Copy word for word, please, the lines of the entries below running from the one containing "interactive lessons and become a" to the one containing "EHL Campus Lausanne", both ends included.

* Dataset entries:
===

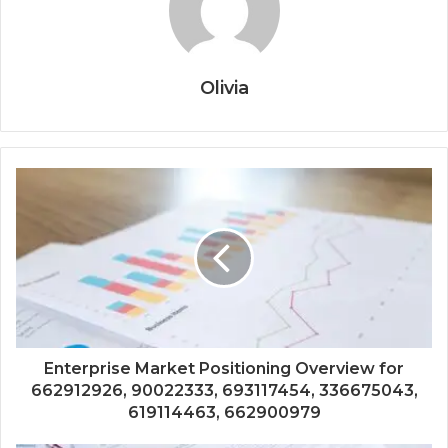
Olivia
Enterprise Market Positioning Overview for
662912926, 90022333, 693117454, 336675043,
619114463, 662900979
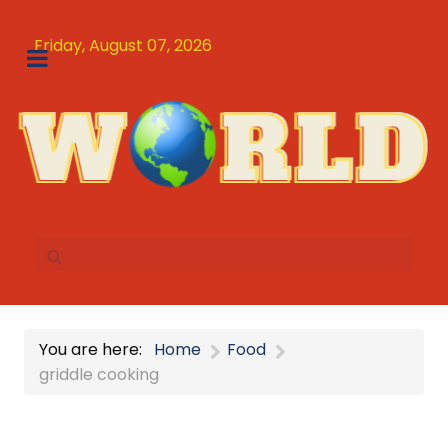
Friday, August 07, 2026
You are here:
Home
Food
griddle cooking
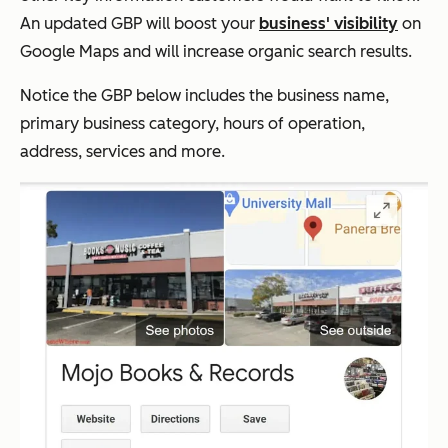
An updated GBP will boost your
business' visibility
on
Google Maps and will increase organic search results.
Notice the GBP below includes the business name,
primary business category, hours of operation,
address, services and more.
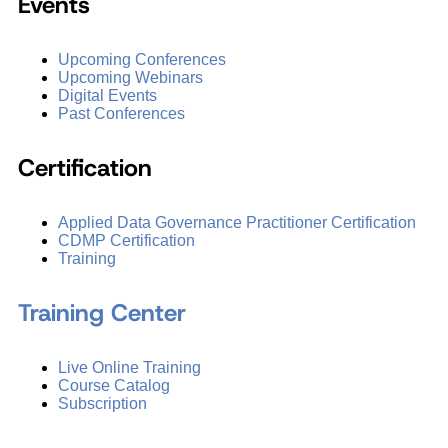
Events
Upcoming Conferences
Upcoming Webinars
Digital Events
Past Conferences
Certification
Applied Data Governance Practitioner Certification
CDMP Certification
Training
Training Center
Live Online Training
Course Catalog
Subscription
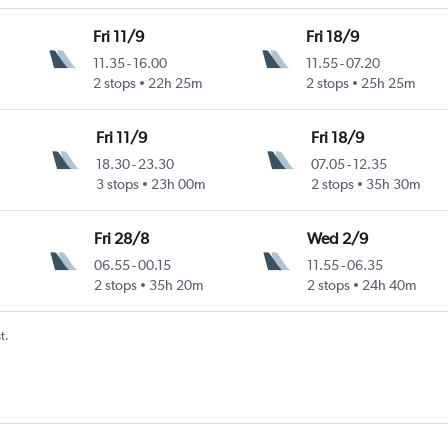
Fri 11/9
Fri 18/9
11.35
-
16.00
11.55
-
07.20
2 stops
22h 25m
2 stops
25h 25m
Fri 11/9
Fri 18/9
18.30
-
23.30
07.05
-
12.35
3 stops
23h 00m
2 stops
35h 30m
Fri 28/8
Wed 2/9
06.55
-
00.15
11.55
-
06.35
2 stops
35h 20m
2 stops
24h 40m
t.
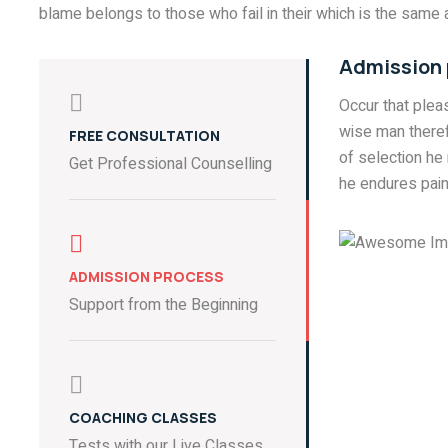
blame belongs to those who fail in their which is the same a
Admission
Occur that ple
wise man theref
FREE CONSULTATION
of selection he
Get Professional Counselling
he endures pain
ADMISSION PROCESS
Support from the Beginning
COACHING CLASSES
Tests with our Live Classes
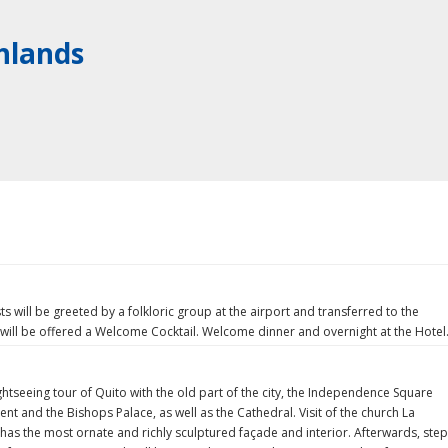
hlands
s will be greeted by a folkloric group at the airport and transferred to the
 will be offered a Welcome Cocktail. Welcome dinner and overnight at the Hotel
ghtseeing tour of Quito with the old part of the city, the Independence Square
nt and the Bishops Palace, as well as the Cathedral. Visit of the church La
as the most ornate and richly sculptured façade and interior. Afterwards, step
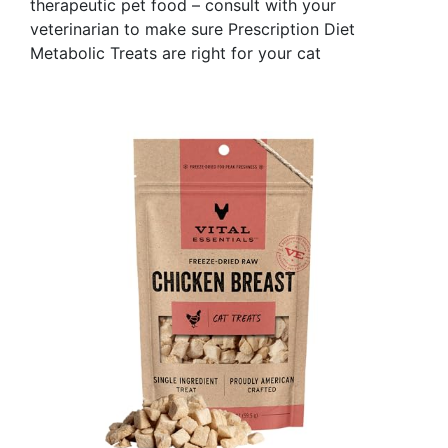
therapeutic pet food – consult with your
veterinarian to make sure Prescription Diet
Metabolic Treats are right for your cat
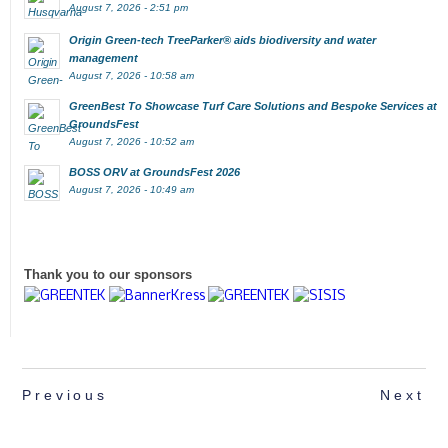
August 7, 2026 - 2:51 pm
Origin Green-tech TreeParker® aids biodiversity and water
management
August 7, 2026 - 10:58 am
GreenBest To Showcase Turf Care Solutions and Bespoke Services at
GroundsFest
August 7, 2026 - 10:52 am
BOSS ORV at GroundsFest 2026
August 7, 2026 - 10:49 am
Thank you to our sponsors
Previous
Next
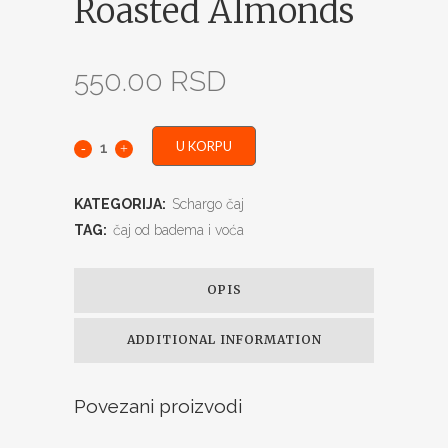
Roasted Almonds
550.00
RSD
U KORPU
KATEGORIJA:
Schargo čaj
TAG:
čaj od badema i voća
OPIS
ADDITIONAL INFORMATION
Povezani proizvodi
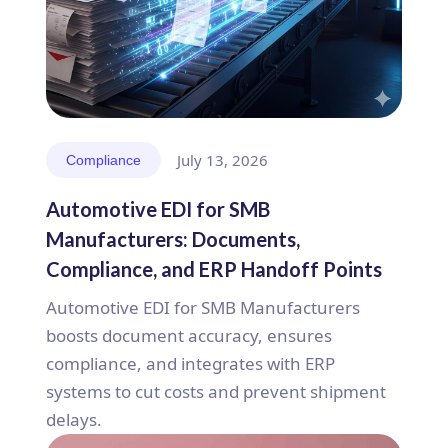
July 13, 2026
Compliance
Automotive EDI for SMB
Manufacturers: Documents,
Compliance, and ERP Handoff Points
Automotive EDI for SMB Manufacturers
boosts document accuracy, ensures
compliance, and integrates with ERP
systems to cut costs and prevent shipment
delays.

===

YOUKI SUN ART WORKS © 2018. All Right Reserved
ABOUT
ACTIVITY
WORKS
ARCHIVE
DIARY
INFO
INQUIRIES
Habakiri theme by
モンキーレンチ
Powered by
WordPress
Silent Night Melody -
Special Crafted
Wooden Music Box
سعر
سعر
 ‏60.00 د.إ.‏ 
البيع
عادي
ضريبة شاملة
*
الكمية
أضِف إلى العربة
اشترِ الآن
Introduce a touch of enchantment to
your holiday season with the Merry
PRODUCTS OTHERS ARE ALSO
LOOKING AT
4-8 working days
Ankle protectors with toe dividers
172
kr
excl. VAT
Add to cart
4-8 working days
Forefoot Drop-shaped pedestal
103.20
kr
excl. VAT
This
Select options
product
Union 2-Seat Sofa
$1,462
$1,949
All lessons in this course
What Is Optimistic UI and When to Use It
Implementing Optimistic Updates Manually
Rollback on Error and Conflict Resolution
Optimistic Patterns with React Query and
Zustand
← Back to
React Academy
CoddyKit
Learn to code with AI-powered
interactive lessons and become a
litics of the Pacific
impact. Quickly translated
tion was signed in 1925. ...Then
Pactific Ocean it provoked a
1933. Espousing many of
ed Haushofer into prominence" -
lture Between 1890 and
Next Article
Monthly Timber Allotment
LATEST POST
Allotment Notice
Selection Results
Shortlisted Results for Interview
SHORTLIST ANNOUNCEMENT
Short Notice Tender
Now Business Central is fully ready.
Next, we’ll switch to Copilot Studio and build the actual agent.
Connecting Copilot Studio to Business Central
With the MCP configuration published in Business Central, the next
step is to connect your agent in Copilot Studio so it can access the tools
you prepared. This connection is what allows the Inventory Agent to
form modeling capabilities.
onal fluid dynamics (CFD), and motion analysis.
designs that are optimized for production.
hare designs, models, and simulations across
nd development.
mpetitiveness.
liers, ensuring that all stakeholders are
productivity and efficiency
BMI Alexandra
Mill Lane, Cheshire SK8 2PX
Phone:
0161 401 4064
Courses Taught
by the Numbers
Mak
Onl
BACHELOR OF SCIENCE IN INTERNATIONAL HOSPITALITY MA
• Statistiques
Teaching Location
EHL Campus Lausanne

===

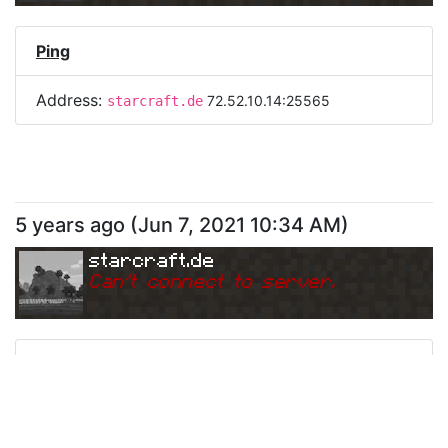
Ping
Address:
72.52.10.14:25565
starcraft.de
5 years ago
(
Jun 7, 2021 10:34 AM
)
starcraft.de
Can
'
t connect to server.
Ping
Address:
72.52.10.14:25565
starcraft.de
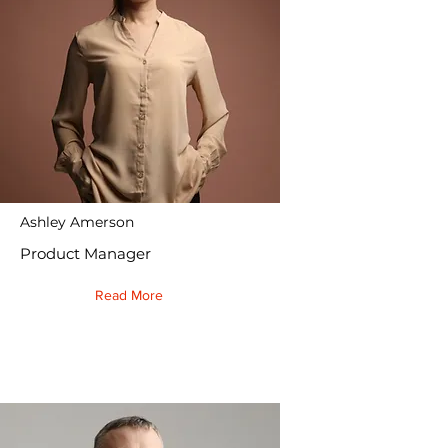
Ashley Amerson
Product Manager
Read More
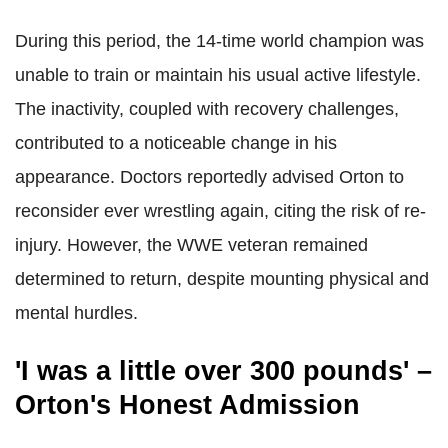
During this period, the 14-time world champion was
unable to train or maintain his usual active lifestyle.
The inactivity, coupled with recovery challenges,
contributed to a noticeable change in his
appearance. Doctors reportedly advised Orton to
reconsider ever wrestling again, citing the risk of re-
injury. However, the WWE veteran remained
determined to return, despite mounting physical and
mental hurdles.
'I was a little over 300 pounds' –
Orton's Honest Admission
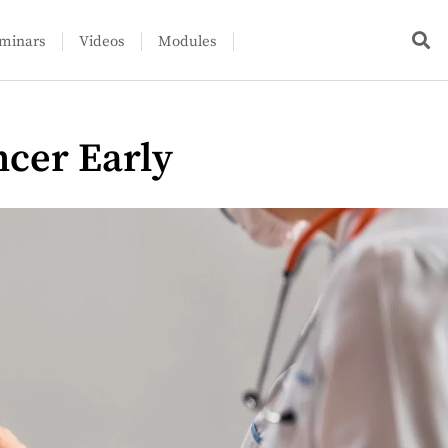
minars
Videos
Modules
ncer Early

===

* RESULT OF THE EXERCISE:
interactive lessons and become a
litics of the Pacific
impact. Quickly translated
tion was signed in 1925. ...Then
Pactific Ocean it provoked a
1933. Espousing many of
ed Haushofer into prominence" -
lture Between 1890 and
Next Article
Monthly Timber Allotment
LATEST POST
Allotment Notice
Selection Results
Shortlisted Results for Interview
SHORTLIST ANNOUNCEMENT
Short Notice Tender
Now Business Central is fully ready.
Next, we’ll switch to Copilot Studio and build the actual agent.
Connecting Copilot Studio to Business Central
With the MCP configuration published in Business Central, the next
step is to connect your agent in Copilot Studio so it can access the tools
you prepared. This connection is what allows the Inventory Agent to
form modeling capabilities.
onal fluid dynamics (CFD), and motion analysis.
designs that are optimized for production.
hare designs, models, and simulations across
nd development.
mpetitiveness.
liers, ensuring that all stakeholders are
productivity and efficiency
BMI Alexandra
Mill Lane, Cheshire SK8 2PX
Phone:
0161 401 4064
Courses Taught
by the Numbers
Mak
Onl
BACHELOR OF SCIENCE IN INTERNATIONAL HOSPITALITY MA
• Statistiques
Teaching Location
EHL Campus Lausanne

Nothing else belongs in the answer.